Best Pigments and Colorants for Resin

There's a version of this hobby where you own four colorants and make beautiful things, and a version where you own forty and most of them sit in a drawer going hard. I've lived both. This is the list I'd hand myself three years ago — what's worth buying, in what order, and the stuff I'd skip.

Everything here is available in the US and Canada — Amazon, Michaels, or direct from the brand.

Infographic: which resin pigments are worth buying and which to skip


First purchase: a mica sampler set

Not one jar. A set. Color mixing in resin is harder than it sounds, and having 24 pre-made colors beats trying to mix teal from blue and yellow mica (it comes out muddy — ask me how I know).

Jacquard Pearl Ex is the premium option, and the pigment quality shows in fine jewelry work.

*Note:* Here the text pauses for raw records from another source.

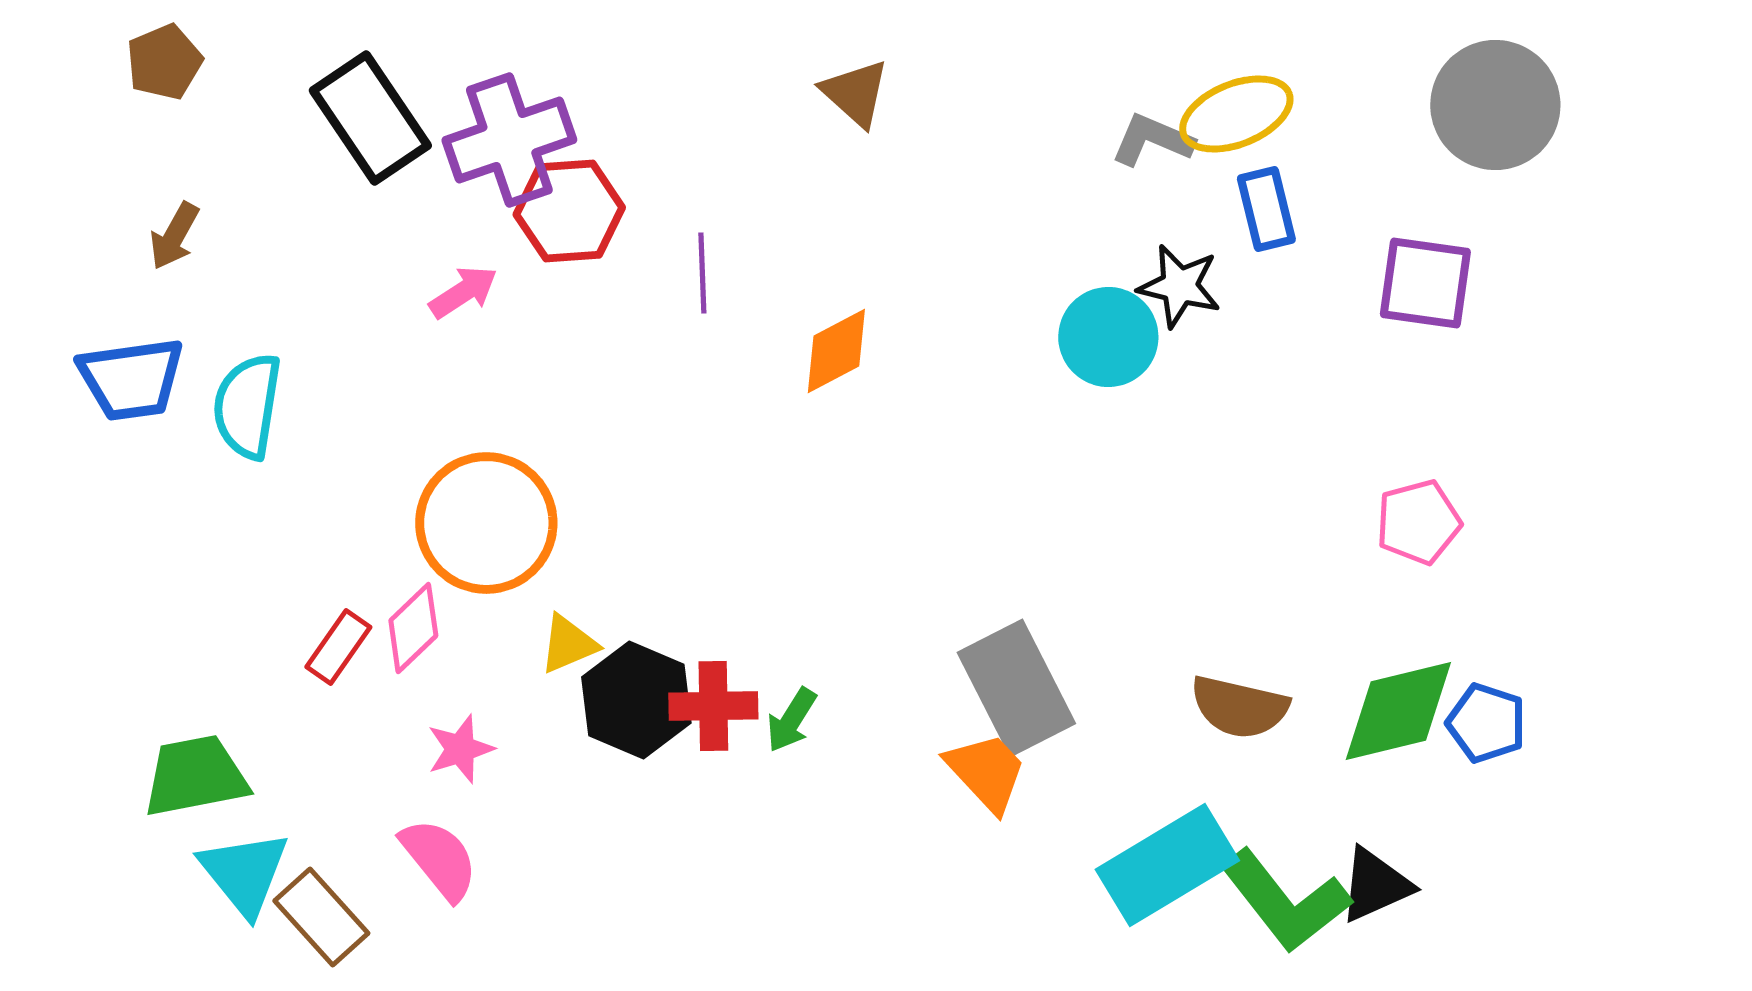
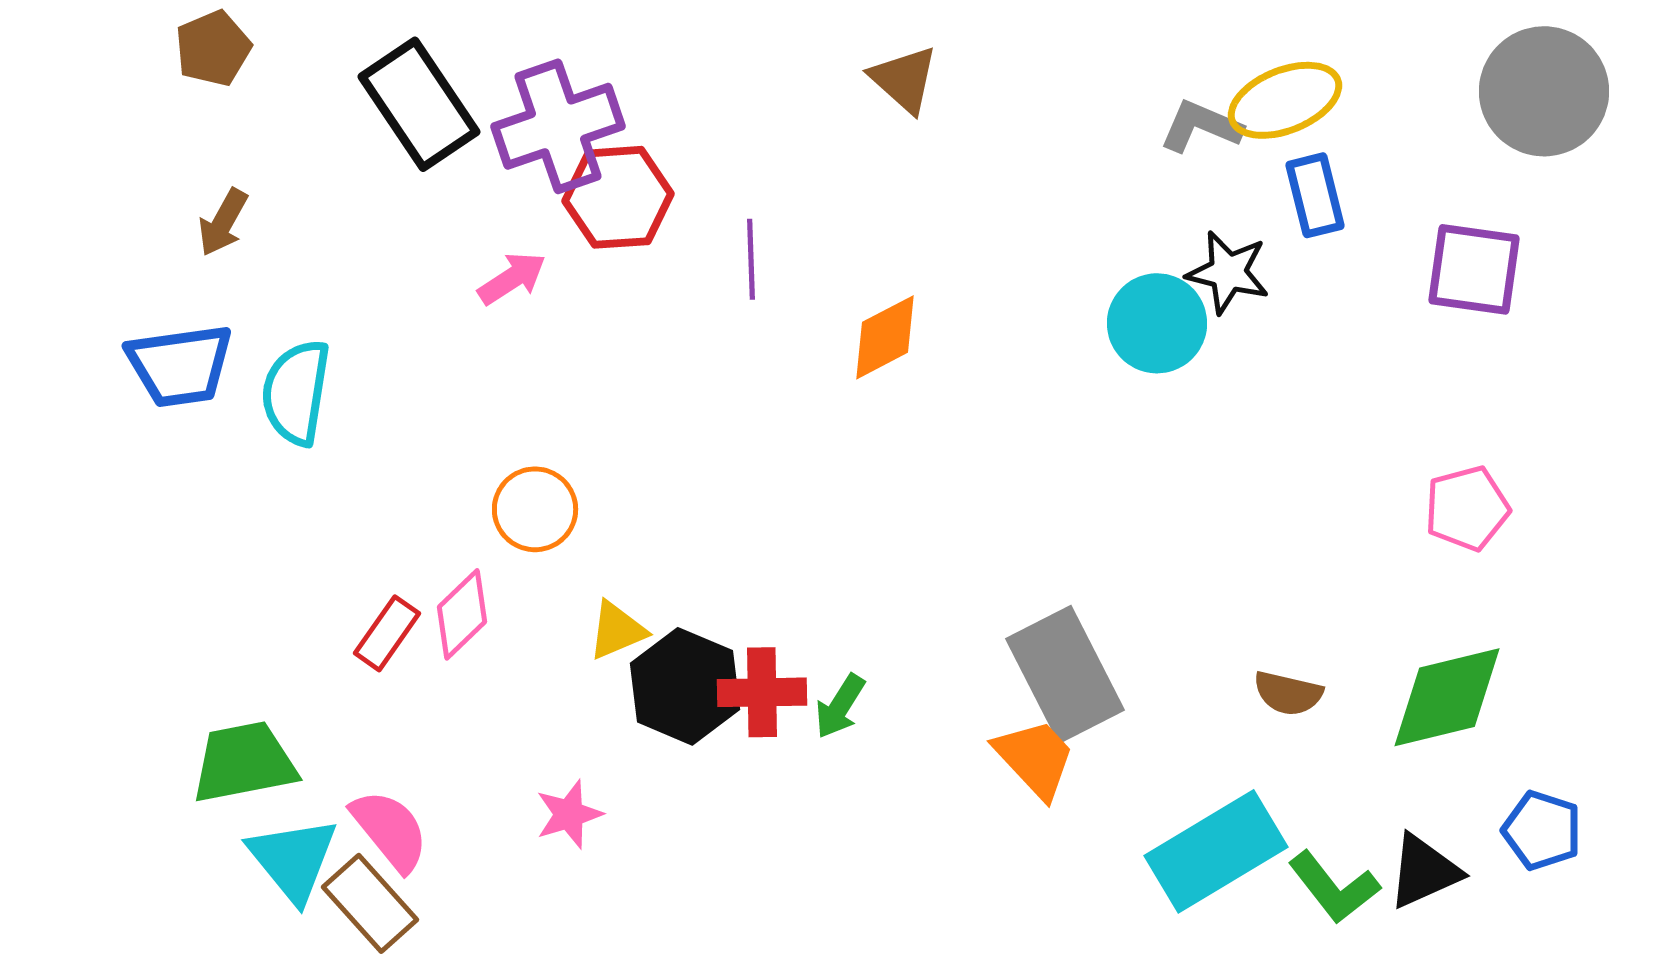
orange circle: (486, 523) -> (535, 509), size x0.6
brown semicircle: (1239, 707) -> (1288, 693), size x0.7
blue pentagon: (1486, 723) -> (1542, 830), moved
pink star: (460, 749) -> (569, 814), moved
pink semicircle: (439, 859) -> (390, 830), moved
green L-shape: (1285, 901) -> (1334, 887), size x0.7

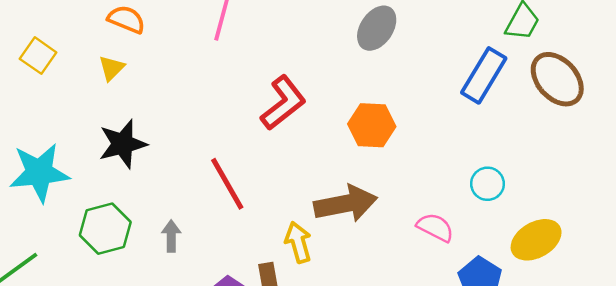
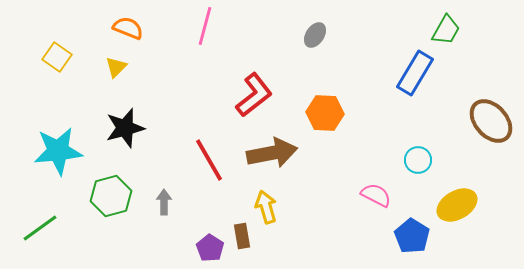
gray ellipse: (377, 28) -> (315, 35), moved, size x0.7
brown ellipse: (557, 79) -> (491, 121), moved
brown arrow: (346, 204) -> (272, 153), moved

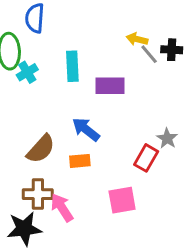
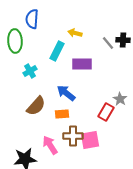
yellow arrow: (137, 39) -> (75, 33), moved
cyan rectangle: (72, 66) -> (57, 51), turned 30
cyan cross: (27, 72) -> (30, 71), moved
brown cross: (38, 194) -> (73, 136), moved

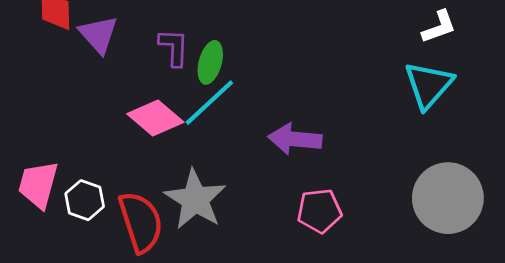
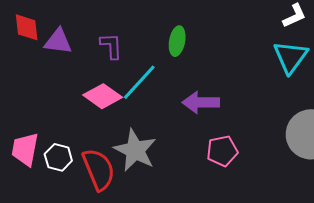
purple triangle: (98, 34) -> (58, 41), turned -36
green ellipse: (210, 62) -> (177, 41), moved

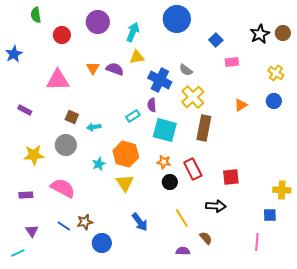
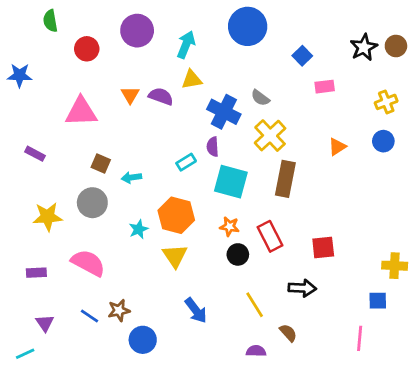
blue star: (14, 54) -> (20, 75), turned 30
yellow cross: (276, 73) -> (386, 102), turned 35

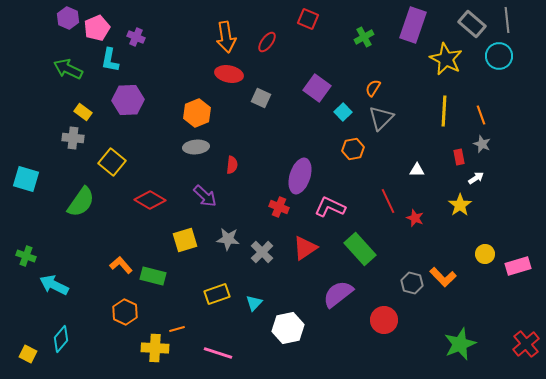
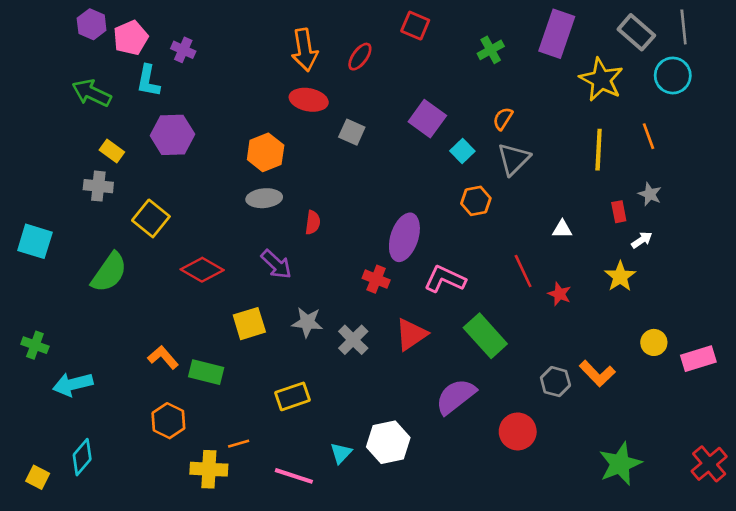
orange line: (481, 115) -> (648, 136), moved
cyan arrow: (54, 285) -> (73, 384), turned -40
cyan triangle: (254, 303) -> (341, 453), moved

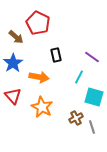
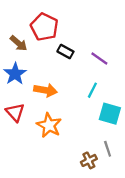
black rectangle: (56, 55) -> (65, 52), moved, turned -48
purple line: (92, 57) -> (99, 59), moved
brown cross: (76, 118) -> (89, 160), moved

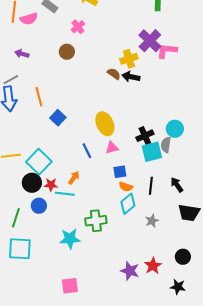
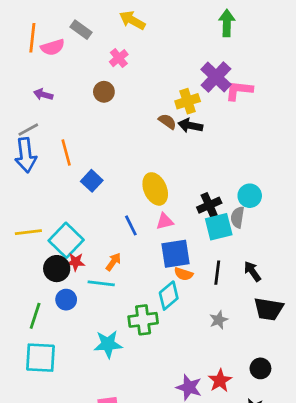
blue square: (120, 172) -> (175, 254), size x1.6
red star: (51, 185) -> (76, 262), moved
cyan diamond: (128, 204) -> (169, 296), moved

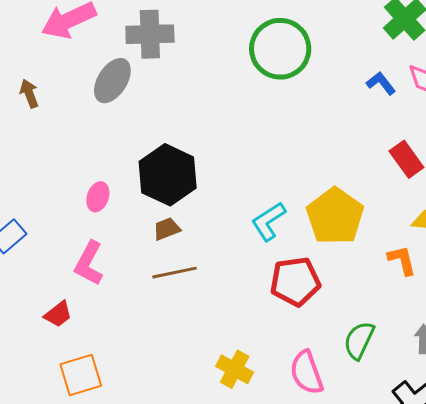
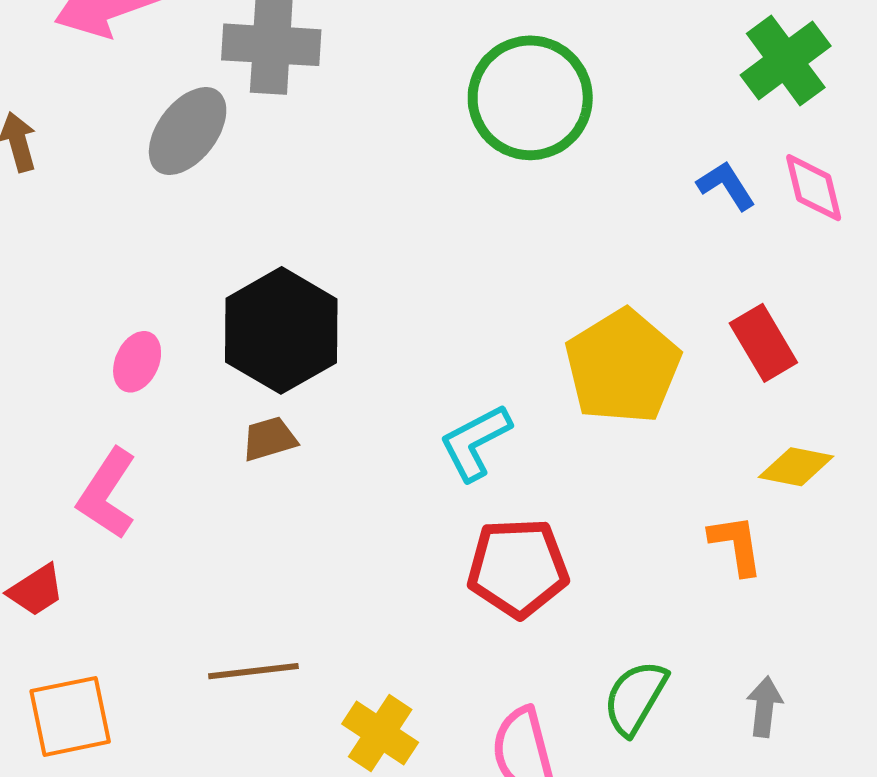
yellow pentagon: (335, 216) -> (623, 367), moved
brown line: (175, 273) -> (253, 671), moved

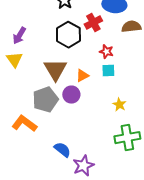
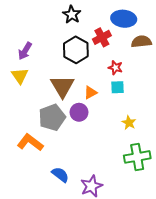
blue semicircle: (62, 150) -> (60, 175), moved

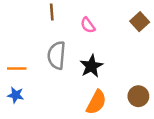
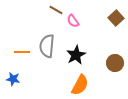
brown line: (52, 12) -> (56, 10), moved, turned -56
orange line: (17, 69) -> (22, 52), moved
brown circle: (138, 96) -> (115, 63), moved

Rolio and Let's Resin samplers are cheaper and honestly close in quality for most projects — 24 to 50 little jars, usually under $30 CAD.

One warning from my own shelf: I once grabbed no-name mica jars from Dollarama to save a few dollars. The color payoff was weak, and the grind was coarse enough that pendants came out faintly gritty on the back. Some cheap micas are great. That one wasn't, and at those prices you can't tell until you've poured. Stick to brands with reviews you can read.

Second: white and black opaque pigment

Boring. Essential. White turns any color pastel and opaque, black gives you depth and contrast, and between them they multiply your whole mica collection. A drop of white behind a translucent color layer is the difference between "craft project" and "product."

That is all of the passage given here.